どうしてもいけなかったら、とりあえず、自分のところでみて、それから、大学病院に紹介することにします。
さて、1例目は、難治例の話でしたが、相談内容は納得できました。
問題は、2例目です。
質問事項としては、普通の話でした。
職場で働くのが厳しいので、部署異動できないか、休職できないかというものでした。
主治医には、診断書を書いてもらっています。
それでも、配置換えできる間、休んではいけないと言われているそうです。
そんなことがあるのか?
⇒ 実際にそういう会社をみた経験はあります。やばい会社ではないかと思いました。
いっそ、休んでしまう手もあると伝えました。
でも、本人が休むと、他の人の迷惑になるからと、休まないと言います。
会社に対しては、労働基準監督署に申し立てる方法もあることも説明しました。
でも、会社と後で、もめるのは嫌だから、乗り気でないと言われました。
次々、意見を出しても否定されるため、
「なら、どうしたいのでしょうか?」
と逆にこちらが疑問に思ってしまいました。
それから後、ゾンビ企業は、いずれ淘汰されていくため、過度に助けなくてもいい。
今後は、世界がさらに厳しくなっていく恐慌が起きる可能性が高いため、今がんばって、ゾンビ企業を助けて、自分たちが倒れても意味がないこと。
とにかく、生き残っていくことが大切です、
などをお話してしまいました。
いわゆる、景気動向の暗い話です。
普通の人は聞きたくもない、年金では2000万円足りないというような夢のない、地を這って生きていくような俗世界の話です。

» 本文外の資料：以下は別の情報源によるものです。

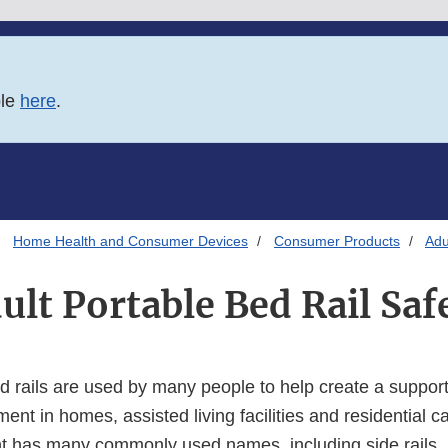
ble
here
.
Home Health and Consumer Devices
Consumer Products
Adu
ult Portable Bed Rail Saf
d rails are used by many people to help create a support
nt in homes, assisted living facilities and residential car
t has many commonly used names, including side rails, b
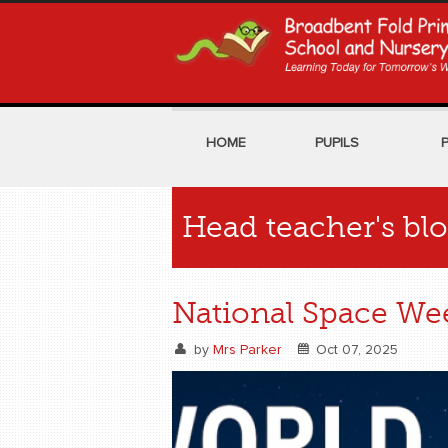
HOME
PUPILS
Head teacher's bl
National Space We
by
Mrs Parker
Oct 07, 2025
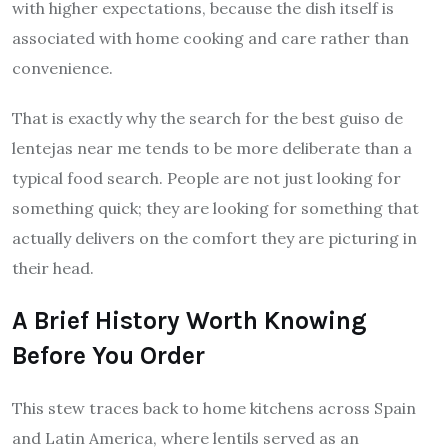
with higher expectations, because the dish itself is
associated with home cooking and care rather than
convenience.
That is exactly why the search for the best guiso de
lentejas near me tends to be more deliberate than a
typical food search. People are not just looking for
something quick; they are looking for something that
actually delivers on the comfort they are picturing in
their head.
A Brief History Worth Knowing
Before You Order
This stew traces back to home kitchens across Spain
and Latin America, where lentils served as an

心の相談は、1時間という普段の診療より時間に余裕があるため、よけいな話をしてしまった点もあるのかと思います。
しかしながら、こうした発言をしたことは、自分でも理解できませんでした。
夜、時間が経って考えて分かったことがあります。
2例目の相談者が行う内容は、「本来、主治医が行う」ものです。
それを主治医が説明せずに、関係のない医師が言うのは、どうなのだろうか、という違和感を感じていたことに気づきました。

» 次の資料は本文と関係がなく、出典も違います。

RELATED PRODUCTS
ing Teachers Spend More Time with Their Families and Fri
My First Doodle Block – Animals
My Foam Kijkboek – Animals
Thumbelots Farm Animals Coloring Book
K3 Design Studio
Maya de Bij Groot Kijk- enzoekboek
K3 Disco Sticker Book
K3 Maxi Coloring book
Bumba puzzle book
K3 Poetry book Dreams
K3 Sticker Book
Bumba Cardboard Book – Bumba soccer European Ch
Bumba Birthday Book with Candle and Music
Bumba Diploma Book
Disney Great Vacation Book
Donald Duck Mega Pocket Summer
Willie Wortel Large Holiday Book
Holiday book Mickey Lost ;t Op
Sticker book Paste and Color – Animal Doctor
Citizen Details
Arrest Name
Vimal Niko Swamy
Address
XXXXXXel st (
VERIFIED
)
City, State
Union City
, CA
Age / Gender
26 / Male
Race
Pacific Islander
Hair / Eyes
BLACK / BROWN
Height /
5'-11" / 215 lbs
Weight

関係ないものが関わりも持たされて、主治医は説明をしないというのが納得できなかったのだと思います。
私が診療している県では、比較的新しく医学部が創設されたため、医学部1期生が60歳すぎくらいではないかと思います。
その1期生の方たちが幅をきかせているため、その大学の医局に加わろうという気が起きません。
(私は、他県の大学出身者なのです)
そのため、一匹オオカミでやっています。
それでも、他の医師に対して、嫌な事を嫌だと言えないことが、私の大きなストレスになっているようです。

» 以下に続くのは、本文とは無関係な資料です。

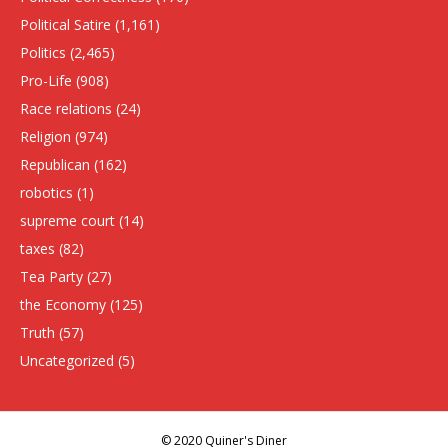
Political Satire
(1,161)
Politics
(2,465)
Pro-Life
(908)
Race relations
(24)
Religion
(974)
Republican
(162)
robotics
(1)
supreme court
(14)
taxes
(82)
Tea Party
(27)
the Economy
(125)
Truth
(57)
Uncategorized
(5)
© 2020 Quiner's Diner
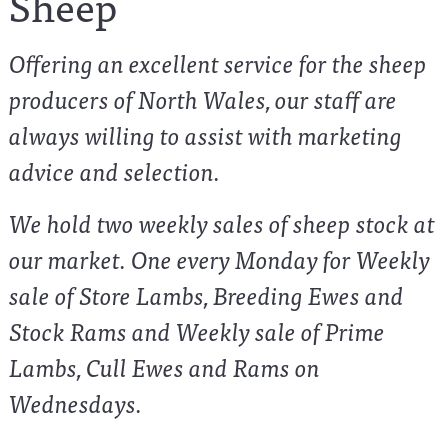
Sheep
Offering an excellent service for the sheep
producers of North Wales, our staff are
always willing to assist with marketing
advice and selection.
We hold two weekly sales of sheep stock at
our market. One every Monday for Weekly
sale of Store Lambs, Breeding Ewes and
Stock Rams and Weekly sale of Prime
Lambs, Cull Ewes and Rams on
Wednesdays.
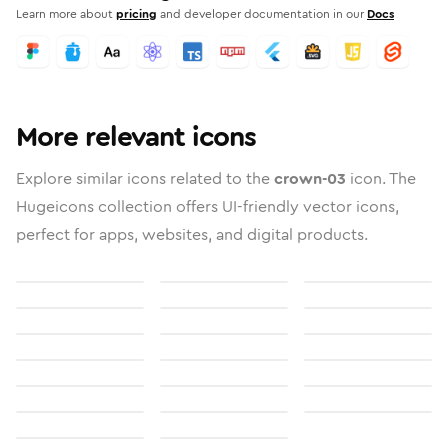
Learn more about
pricing
and developer documentation in our
Docs
More relevant icons
Explore similar icons related to the
crown-03
icon. The
Hugeicons collection offers UI-friendly vector icons,
perfect for apps, websites, and digital products.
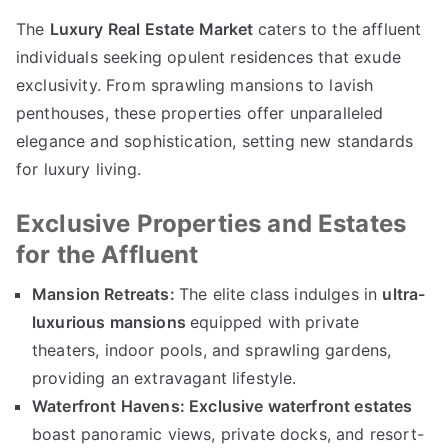
The
Luxury Real Estate Market
caters to the affluent
individuals seeking opulent residences that exude
exclusivity
.
From sprawling mansions to lavish
penthouses
,
these properties offer unparalleled
elegance and sophistication
,
setting new standards
for luxury living
.
Exclusive Properties and Estates
for the Affluent
Mansion Retreats
:
The elite class indulges in
ultra-
luxurious mansions
equipped with private
theaters
,
indoor pools
,
and sprawling gardens
,
providing an extravagant lifestyle
.
Waterfront Havens
:
Exclusive waterfront estates
boast panoramic views
,
private docks
,
and resort-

普段は、我慢して、ひっそりやっていますが、医師そのものの悪口を言ってはよくないと控えているため、妙な話になってしまった気がしました。
2例目の相談者には、気の毒なことをしました。
それは、主治医が答えるべき質問事項です。
応えてくれなければ、信頼関係を築いていけませんよ、というような話をシンプルに説明した方がよかったと今は考えています。